Tudo se passa no interior de um pesadelo. Enquanto o corpo se debate na vertiginosa queda, o tempo parece ter parado. Desfilam as imagens nevrálgicas do passado, os momentos que compensa relembrar e aqueles que a memória quer cegar. Toda uma experiência de vida compulsada nos escassos momentos do mergulho no precipício. O corpo nunca chega a estatelar-se. O sonho termina antes, mesmo antes do chão ameaçador se fazer campa voraz.
Ao despertar, o sabor ácido do arrependimento. Do muito que não foi feito e de como o tempo já não regressa para resgatar. Do que ficou imortalizado no lugar das memórias não pode haver lugar ao arrependimento. Mesmo que, num esforço maior, recuse olhar para trás do ombro, destapando os fartos cobertores que sedimentam tempos idos, o desconforto ao saber que os ponteiros do relógio anunciam a contagem decrescente. Em vez da tranquila contagem do tempo, sem pressa para degustar a vida como ela é, a urgência do modo. A pressa de viver com receio que ao chegar ao terminal tanto tenha ficado por conhecer. Lá, onde o tempo se compacta para extrair toda a sumarenta existência, sobra a angústia do que parece cedo traga o entardecer das coisas.
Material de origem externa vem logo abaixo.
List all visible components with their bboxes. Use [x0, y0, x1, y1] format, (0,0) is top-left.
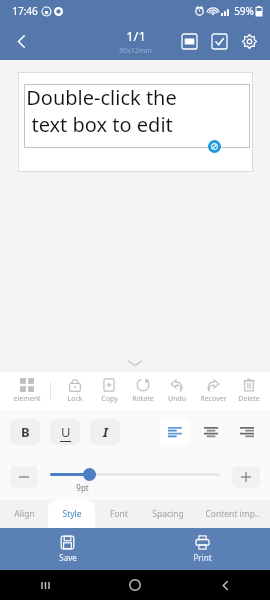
staticText: Undo — [168, 394, 186, 404]
button[interactable]: Select all — [204, 26, 234, 56]
button[interactable]: Content imp.. — [194, 500, 270, 528]
button[interactable]: Recover — [194, 372, 232, 410]
button[interactable]: Home — [90, 570, 180, 600]
staticText: 9pt — [76, 482, 89, 493]
button[interactable]: Back — [180, 570, 270, 600]
staticText: Lock — [67, 394, 83, 404]
button[interactable]: Lock — [58, 372, 92, 410]
staticText: Style — [62, 508, 82, 520]
staticText: 30x12mm — [119, 46, 152, 56]
staticText: Print — [193, 552, 212, 563]
staticText: Rotate — [132, 394, 154, 404]
staticText: Recover — [200, 394, 227, 404]
staticText: Save — [59, 552, 77, 563]
button[interactable]: Font — [95, 500, 142, 528]
button[interactable]: B — [10, 419, 40, 445]
staticText: Content imp.. — [205, 508, 260, 520]
staticText: element — [13, 394, 41, 404]
button[interactable]: Settings — [234, 26, 264, 56]
staticText: 17:46 — [12, 4, 38, 18]
button[interactable]: Align center — [196, 419, 226, 445]
other: Size slider — [83, 468, 96, 481]
staticText: Font — [110, 508, 128, 520]
button[interactable]: element — [4, 372, 50, 410]
staticText: B — [21, 423, 30, 441]
button[interactable]: Double-click the — [24, 84, 250, 148]
button[interactable]: Delete — [232, 372, 266, 410]
staticText: 59% — [234, 4, 254, 18]
button[interactable]: Back — [4, 24, 38, 58]
staticText: Spacing — [152, 508, 184, 520]
button[interactable]: Align right — [232, 419, 262, 445]
button[interactable]: Quantity — [174, 26, 204, 56]
button[interactable]: U — [50, 419, 80, 445]
button[interactable]: Undo — [160, 372, 194, 410]
button[interactable]: Decrease size — [10, 466, 38, 488]
staticText: Delete — [238, 394, 260, 404]
button[interactable]: Copy — [92, 372, 126, 410]
button[interactable]: Spacing — [142, 500, 194, 528]
button[interactable]: Print — [135, 528, 270, 570]
button[interactable]: Rotate — [126, 372, 160, 410]
staticText: U — [61, 423, 71, 441]
button[interactable]: I — [90, 419, 120, 445]
other: Rotate handle — [208, 140, 221, 153]
button[interactable]: Align left — [160, 419, 190, 445]
staticText: Double-click the — [26, 84, 177, 111]
staticText: Copy — [101, 394, 118, 404]
staticText: Align — [14, 508, 35, 520]
button[interactable]: Align — [0, 500, 48, 528]
button[interactable]: Increase size — [232, 466, 260, 488]
button[interactable] — [50, 473, 220, 476]
button[interactable]: Style — [48, 500, 95, 528]
staticText: 1/1 — [126, 27, 146, 45]
button[interactable]: Save — [0, 528, 135, 570]
staticText: I — [103, 423, 108, 441]
button[interactable]: Recent apps — [0, 570, 90, 600]
staticText: text box to edit — [26, 111, 173, 138]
O grande paradoxo. Desorientado na encruzilhada fatal. Ora cedo, ora com a perturbante sensação de que já é tarde, ou que a chegada se fez fora do tempo. Os lamentos são apenas choros inconsequentes pelo tempo que não volta a acontecer. Módicos fragmentos dos episódios esparsos, um atrás de outro ceifando os arbustos desalinhados que estorvam a passagem. No calor tórrido do sol no pino do Verão, faúlhas de incêndios que consomem o arvoredo vomitadas das distantes labaredas, poisando no cabelo, cortando a respiração. E o calor abrasador que destila o suor – o suor de quem vive em correria, querendo chegar cedo aos lugares onde só tarde se arriba.
Esse calor dos sentidos tolda o discernimento. É a febre de viver apressadamente que desfaz a tranquilidade, como navio à deriva levado pelo mar tempestuoso contra as rochas que escondem a praia. Fica a dor do embate nas rochas, o rescaldo da urgência do tempo que esquece que só os ponteiros do relógio ditam a sua marcha, não os simulacros que intuem a aceleração do tempo sem perceber que o pavio assim se encurta. Fica uma intensa dor, como se na boca eclodisse uma pedra incandescente: a urgência de cedo chegar imprime a antecipação do final que se anseia sempre adiado. Cedo, ou a sombra do tardio ocaso.